» Exercise details: For the material below, set down exactly the lines between the one containing "Describe the element" and the last line, both included, leaving every picture out.
===== Records for this task =====
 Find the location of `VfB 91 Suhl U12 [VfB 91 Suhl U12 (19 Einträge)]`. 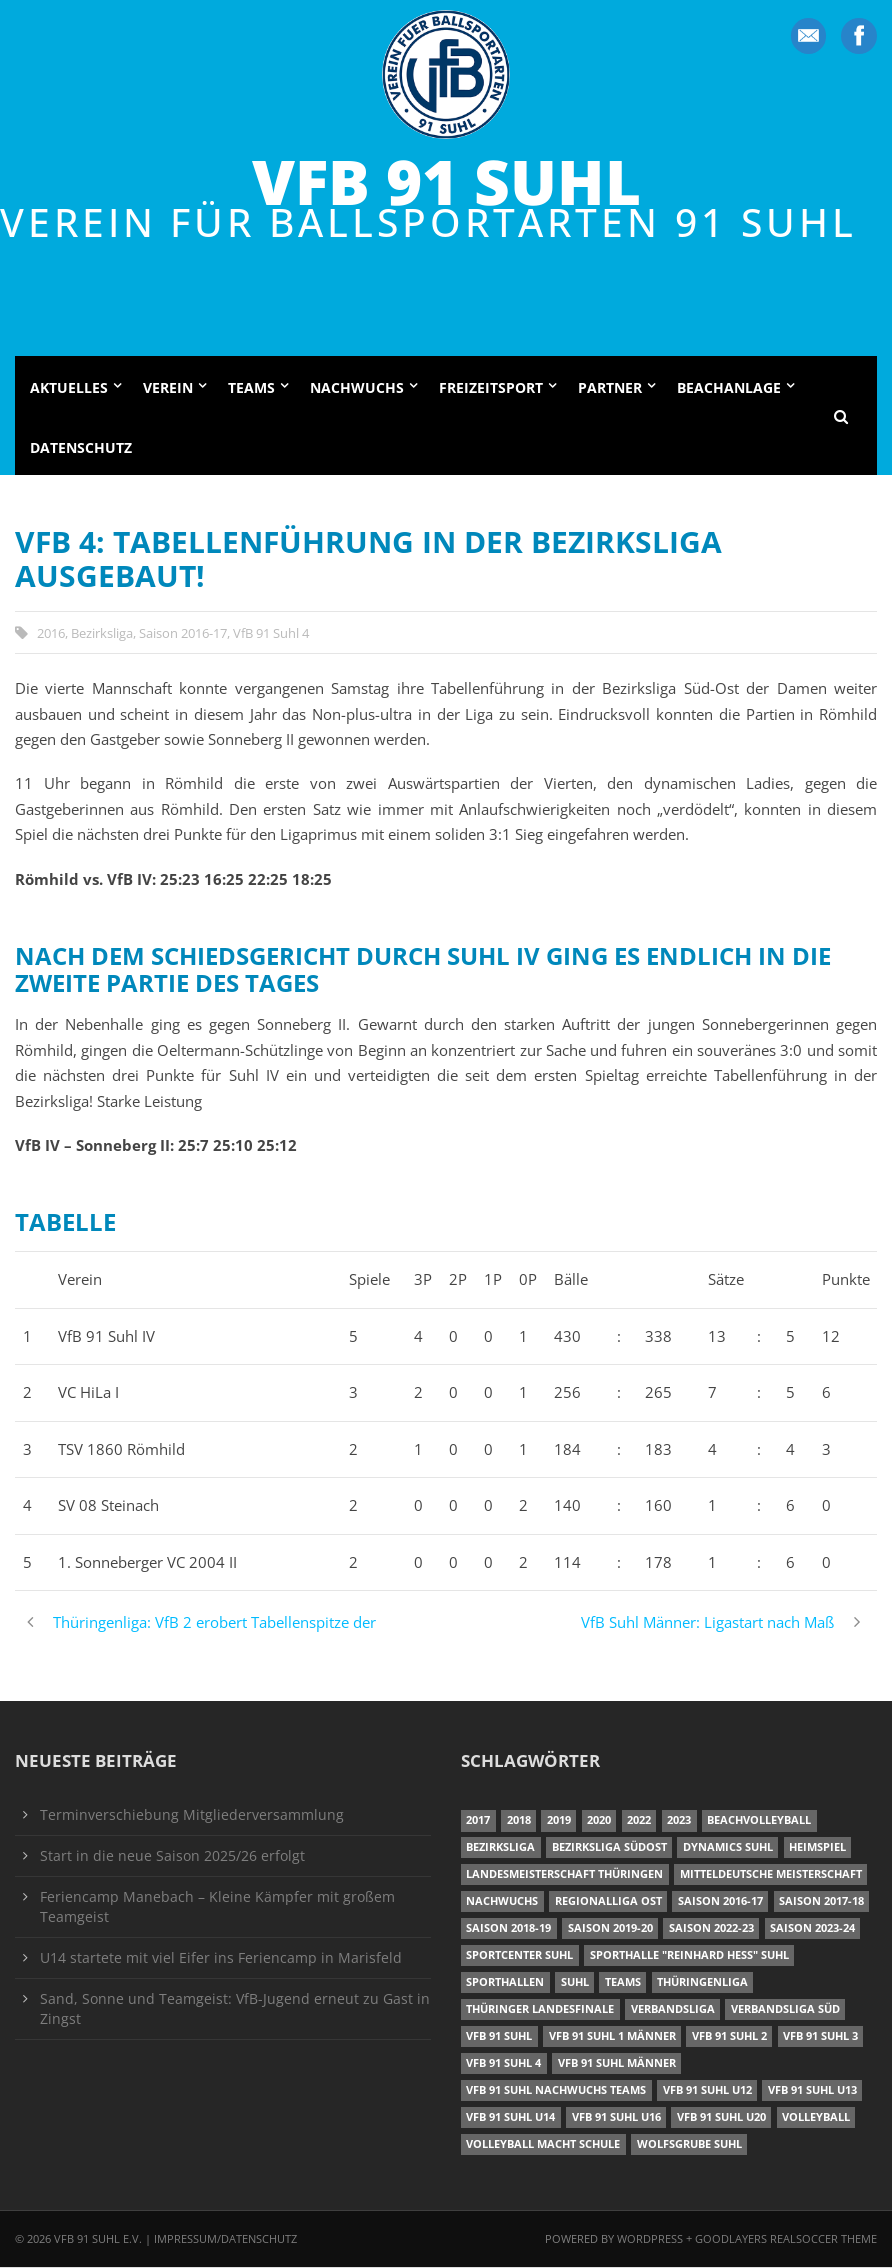

VfB 91 Suhl U12 [VfB 91 Suhl U12 (19 Einträge)] is located at coordinates (707, 2090).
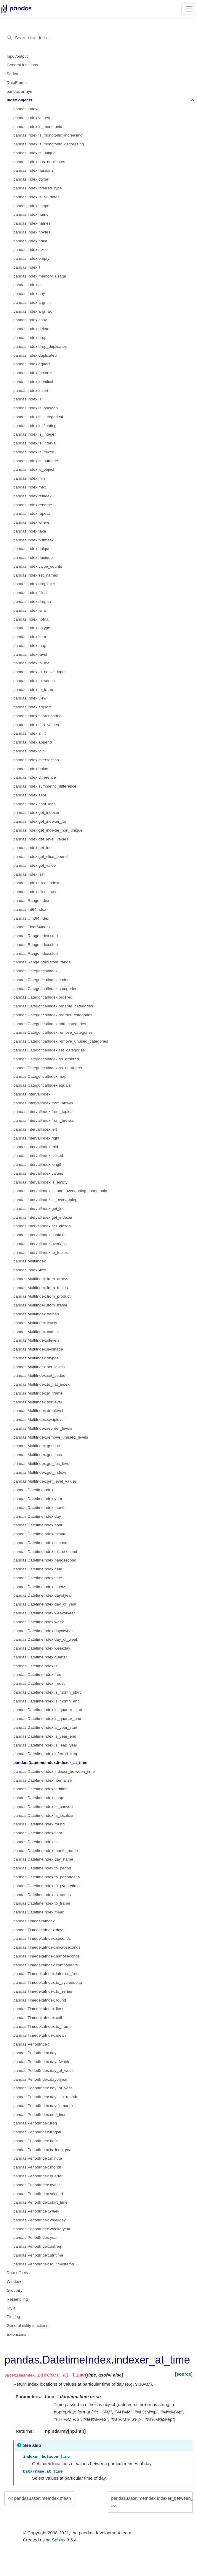 This screenshot has height=2576, width=197. What do you see at coordinates (17, 82) in the screenshot?
I see `DataFrame` at bounding box center [17, 82].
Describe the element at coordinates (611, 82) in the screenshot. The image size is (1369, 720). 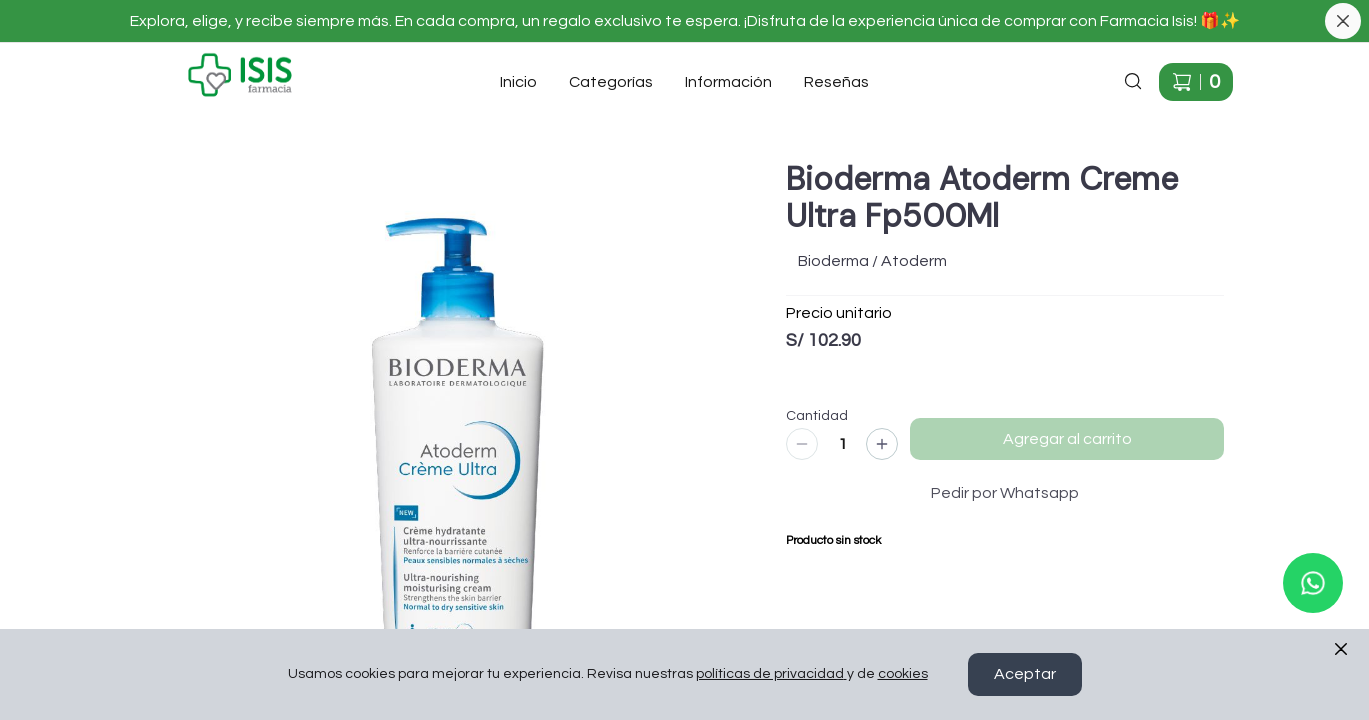
I see `Categorías` at that location.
=====
» Reply to the task:
Describe the element at coordinates (611, 82) in the screenshot. The image size is (1369, 720). 
I see `Categorías` at that location.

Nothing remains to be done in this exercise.